Гогену вручили два письма от Монфреда. Существенным в них было только одно: Монфред, в согласии с Фейе, решительно отговаривал Гогена возвращаться на Запад. «Натужное» европейское существование погубит «и без того уже разрушенное здоровье» Гогена.
«А главное, – писал далекий друг Гогена, – как бы Ваше возвращение не помешало тому процессу, который совершается в общественном мнении, тому инкубационному периоду, который оно переживает по отношению к Вам: в настоящее время на Вас смотрят как на удивительного, легендарного художника, который из далекой Океании посылает странные, неподражаемые произведения – итоговые произведения великого человека, так сказать, исчезнувшего из мира.

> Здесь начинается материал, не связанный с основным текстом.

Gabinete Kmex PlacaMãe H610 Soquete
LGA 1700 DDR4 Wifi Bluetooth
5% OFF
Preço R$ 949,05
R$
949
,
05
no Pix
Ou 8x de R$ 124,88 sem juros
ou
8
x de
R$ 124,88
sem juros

Ваши враги (а их у Вас много, как у всех, кто мешает посредственности) молчат, не смея выступить против Вас, и даже не помышляют об этом – Вы ведь так далеко!.. Вы не должны возвращаться… Вы пользуетесь неприкосновенностью великих покойников, Вы вошли в историю искусства. А тем временем публика воспитывается; кто сознательно, кто невольно распространяет Вашу известность. Этому способствует мало-помалу даже сам Воллар. Может, он уже учуял Вашу бесспорную всемирную славу. Так вот, дайте этому процессу завершиться: он еще только начался. Нужен еще год, может быть, два, чтобы он принес свои плоды. Наберитесь терпения и ждите – другие трудятся для Вас».
Как ни лестно было для него это мнение Монфреда, Гоген не соглашался с другом. Он считал, что для его здоровья полезнее жить в Европе. Зудящая экзема почти не давала ему передышки. К тому же он боялся ослепнуть. «И вот я спрашиваю себя, что со мной будет, если Воллар даст тягу?» На Маркизах он чувствовал себя под угрозой, считал, что его подстерегают опасности. При любой оплошности, при малейшем проявлении слабости его «раздавят», считал Гоген. «А во Франции можно скрыть свою беду, да и тебя могут пожалеть», – писал он.

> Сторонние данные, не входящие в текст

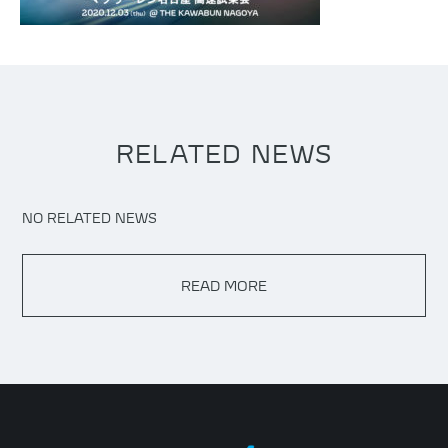
RELATED NEWS
NO RELATED NEWS
READ MORE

Странно слышать это слово «пожалеть» в устах художника-бунтаря, который непрестанно донимал местную власть. Судья, уже несколько дней заседавший в Атуоне, все время видел Гогена в зале суда. Заседания протекали бурно, между сторонами то и дело вспыхивали перебранки. Несколько раз судья отдавал приказ жандармам вывести художника. «Горе жандармам, если они посмеют до меня дотронуться!» – гремел Гоген, потрясая своей палкой.
Он выходил, но возвращался снова и возобновлял свои нападки. В особенности доставалось от него жандарму из Ханаиапа. Этот жандарм, преданный миссии, попытался запретить туземцам-протестантам петь песни по их собственному выбору. Дело кончилось тем, что он составил против них протоколы. «По какому праву этот жандарм вздумал дискредитировать чью-то веру и почтенного, всеми уважаемого пастора?» – вопрошал Гоген. Судья был вынужден оправдать туземцев.
Этот же самый жандарм с помощью местного вождя подстроил ловушку туземцам Ханаиапа. Через его посредство он подбил их устроить оргию, напиться кокосового сока, а потом составил протокол.
Судья разрешил Гогену выступить в суде по этому делу, но за недостатком улик Гогену не удалось добиться решения в пользу своих подзащитных. Однако при выходе из зала суда Гоген в присутствии Рейнера и Варни уличил вождя в даче ложных показаний. Гоген отправился в жандармерию, и там у него произошла такая жестокая стычка с сержантом Клавери, что по возвращении домой у него началось кровохарканье – пришлось лечь в постель. Это не помешало ему написать судье подробное письмо, в котором, сообщив о признании местного вождя, он с иронией описывал свой разговор с сержантом:
«Г. сержант заявил довольно сердитым тоном и с угрожающими жестами, которые нагнали на меня страху, что когда, мол, он выйдет в отставку и станет штатским, он мне еще покажет.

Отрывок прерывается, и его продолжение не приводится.